Where an entry holds an image, skip the image but reproduce the rest word for word.
┄┄┄┄┄┄
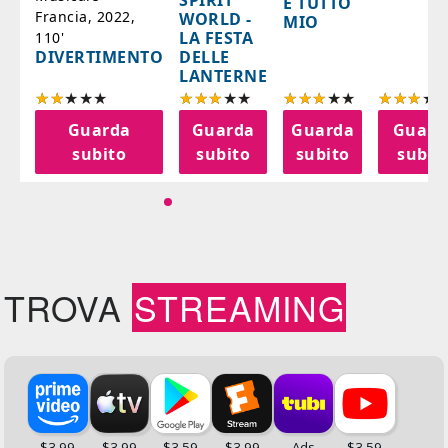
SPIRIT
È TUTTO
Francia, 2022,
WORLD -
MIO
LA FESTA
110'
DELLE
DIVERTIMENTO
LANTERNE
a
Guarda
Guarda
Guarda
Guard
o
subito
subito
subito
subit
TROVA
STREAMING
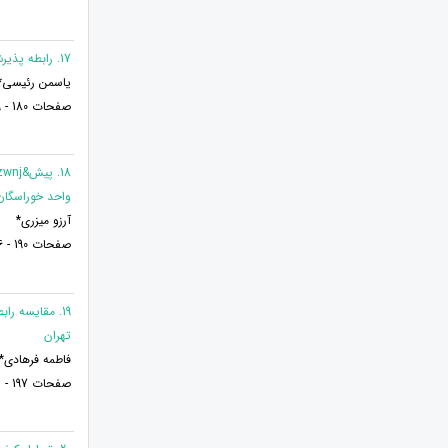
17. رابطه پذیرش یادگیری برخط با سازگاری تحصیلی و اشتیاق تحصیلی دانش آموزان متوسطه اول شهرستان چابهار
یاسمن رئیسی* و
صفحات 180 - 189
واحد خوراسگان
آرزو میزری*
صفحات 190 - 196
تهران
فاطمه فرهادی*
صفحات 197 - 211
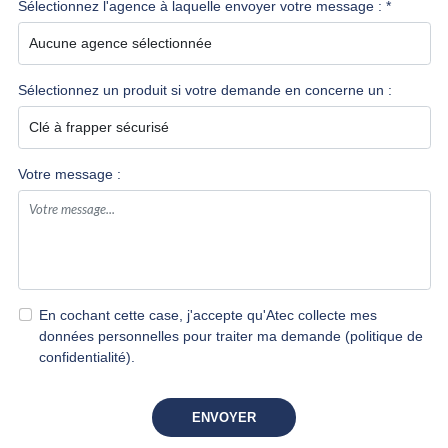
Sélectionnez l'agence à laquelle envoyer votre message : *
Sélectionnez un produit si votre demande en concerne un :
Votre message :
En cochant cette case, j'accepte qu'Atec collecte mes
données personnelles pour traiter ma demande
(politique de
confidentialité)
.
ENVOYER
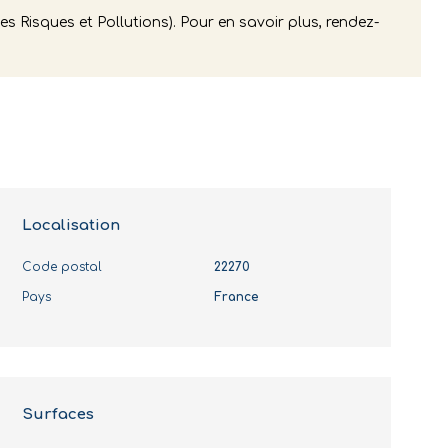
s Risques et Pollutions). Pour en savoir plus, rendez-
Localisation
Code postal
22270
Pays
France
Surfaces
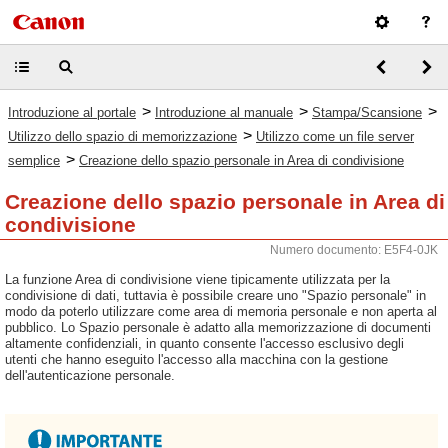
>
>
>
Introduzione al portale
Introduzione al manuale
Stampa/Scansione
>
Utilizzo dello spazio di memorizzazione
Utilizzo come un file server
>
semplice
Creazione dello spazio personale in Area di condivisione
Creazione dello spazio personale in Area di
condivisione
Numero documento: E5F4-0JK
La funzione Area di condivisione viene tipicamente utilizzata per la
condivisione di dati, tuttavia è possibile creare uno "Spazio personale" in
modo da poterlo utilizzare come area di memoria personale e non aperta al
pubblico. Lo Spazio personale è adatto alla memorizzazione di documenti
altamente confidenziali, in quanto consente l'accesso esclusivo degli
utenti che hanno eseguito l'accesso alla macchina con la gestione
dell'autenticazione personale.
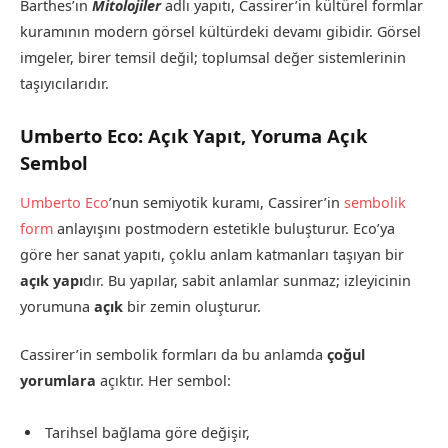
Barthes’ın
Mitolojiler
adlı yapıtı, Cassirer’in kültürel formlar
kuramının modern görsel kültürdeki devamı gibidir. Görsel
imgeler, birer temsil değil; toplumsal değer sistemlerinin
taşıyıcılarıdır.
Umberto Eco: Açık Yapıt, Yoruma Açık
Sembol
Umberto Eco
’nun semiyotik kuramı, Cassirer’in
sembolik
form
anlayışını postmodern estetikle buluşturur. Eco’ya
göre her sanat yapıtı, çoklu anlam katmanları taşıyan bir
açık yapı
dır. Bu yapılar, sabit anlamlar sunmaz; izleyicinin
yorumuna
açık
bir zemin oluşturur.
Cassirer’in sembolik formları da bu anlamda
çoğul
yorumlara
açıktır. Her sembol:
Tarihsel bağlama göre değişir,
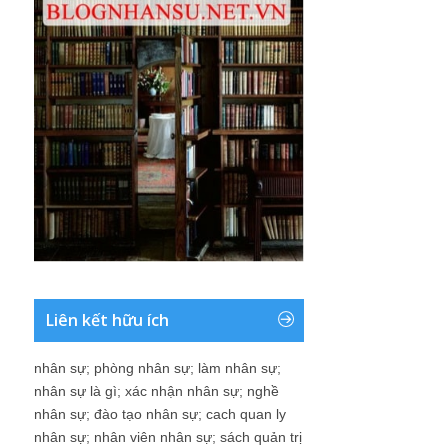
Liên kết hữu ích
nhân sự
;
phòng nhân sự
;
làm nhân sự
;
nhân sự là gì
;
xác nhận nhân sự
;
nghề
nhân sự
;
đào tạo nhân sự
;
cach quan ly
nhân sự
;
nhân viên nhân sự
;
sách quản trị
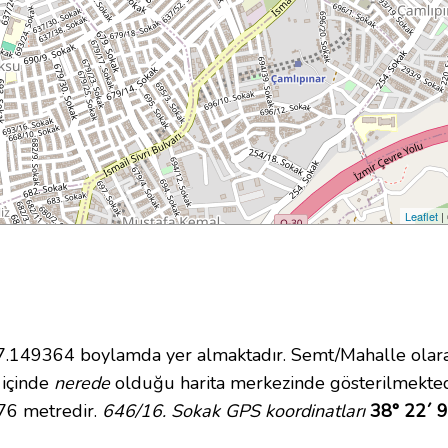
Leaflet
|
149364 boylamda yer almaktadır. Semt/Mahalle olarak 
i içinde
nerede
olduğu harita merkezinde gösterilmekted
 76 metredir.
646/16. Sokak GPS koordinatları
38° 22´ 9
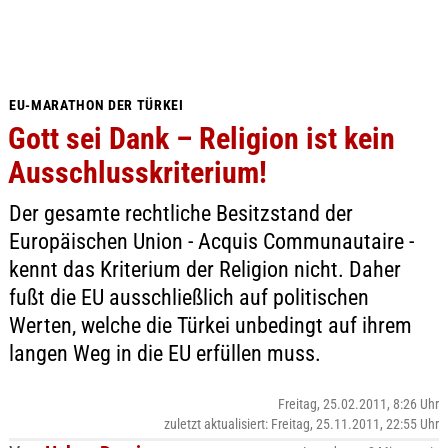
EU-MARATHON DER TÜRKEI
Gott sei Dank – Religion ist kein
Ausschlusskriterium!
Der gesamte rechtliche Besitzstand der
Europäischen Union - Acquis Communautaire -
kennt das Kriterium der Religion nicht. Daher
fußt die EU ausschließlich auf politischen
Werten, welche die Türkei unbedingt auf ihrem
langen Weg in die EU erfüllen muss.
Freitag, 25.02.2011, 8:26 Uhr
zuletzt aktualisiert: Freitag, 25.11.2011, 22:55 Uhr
┄┄┄┄┄┄
● **Solution for this task**:
SPIRIT
È TUTTO
Francia, 2022,
WORLD -
MIO
LA FESTA
110'
DELLE
DIVERTIMENTO
LANTERNE
a
Guarda
Guarda
Guarda
Guard
o
subito
subito
subito
subit
TROVA
STREAMING
17. رابطه پذیرش یادگیری برخط با سازگاری تحصیلی و اشتیاق تحصیلی دانش آموزان متوسطه اول شهرستان چابهار
یاسمن رئیسی* و
صفحات 180 - 189
واحد خوراسگان
آرزو میزری*
صفحات 190 - 196
تهران
فاطمه فرهادی*
صفحات 197 - 211
Sélectionnez l'agence à laquelle envoyer votre message : *
Sélectionnez un produit si votre demande en concerne un :
Votre message :
En cochant cette case, j'accepte qu'Atec collecte mes
données personnelles pour traiter ma demande
(politique de
confidentialité)
.
ENVOYER
s Risques et Pollutions). Pour en savoir plus, rendez-
Localisation
Code postal
22270
Pays
France
Surfaces
>
>
>
Introduzione al portale
Introduzione al manuale
Stampa/Scansione
>
Utilizzo dello spazio di memorizzazione
Utilizzo come un file server
>
semplice
Creazione dello spazio personale in Area di condivisione
Creazione dello spazio personale in Area di
condivisione
Numero documento: E5F4-0JK
La funzione Area di condivisione viene tipicamente utilizzata per la
condivisione di dati, tuttavia è possibile creare uno "Spazio personale" in
modo da poterlo utilizzare come area di memoria personale e non aperta al
pubblico. Lo Spazio personale è adatto alla memorizzazione di documenti
altamente confidenziali, in quanto consente l'accesso esclusivo degli
utenti che hanno eseguito l'accesso alla macchina con la gestione
dell'autenticazione personale.
Barthes’ın
Mitolojiler
adlı yapıtı, Cassirer’in kültürel formlar
kuramının modern görsel kültürdeki devamı gibidir. Görsel
imgeler, birer temsil değil; toplumsal değer sistemlerinin
taşıyıcılarıdır.
Umberto Eco: Açık Yapıt, Yoruma Açık
Sembol
Umberto Eco
’nun semiyotik kuramı, Cassirer’in
sembolik
form
anlayışını postmodern estetikle buluşturur. Eco’ya
göre her sanat yapıtı, çoklu anlam katmanları taşıyan bir
açık yapı
dır. Bu yapılar, sabit anlamlar sunmaz; izleyicinin
yorumuna
açık
bir zemin oluşturur.
Cassirer’in sembolik formları da bu anlamda
çoğul
yorumlara
açıktır. Her sembol:
Tarihsel bağlama göre değişir,
Liên kết hữu ích
nhân sự
;
phòng nhân sự
;
làm nhân sự
;
nhân sự là gì
;
xác nhận nhân sự
;
nghề
nhân sự
;
đào tạo nhân sự
;
cach quan ly
nhân sự
;
nhân viên nhân sự
;
sách quản trị
Leaflet
|
149364 boylamda yer almaktadır. Semt/Mahalle olarak 
i içinde
nerede
olduğu harita merkezinde gösterilmekted
 76 metredir.
646/16. Sokak GPS koordinatları
38° 22´ 9
EU-MARATHON DER TÜRKEI
Gott sei Dank – Religion ist kein
Ausschlusskriterium!
Der gesamte rechtliche Besitzstand der
Europäischen Union - Acquis Communautaire -
kennt das Kriterium der Religion nicht. Daher
fußt die EU ausschließlich auf politischen
Werten, welche die Türkei unbedingt auf ihrem
langen Weg in die EU erfüllen muss.
Freitag, 25.02.2011, 8:26 Uhr
zuletzt aktualisiert: Freitag, 25.11.2011, 22:55 Uhr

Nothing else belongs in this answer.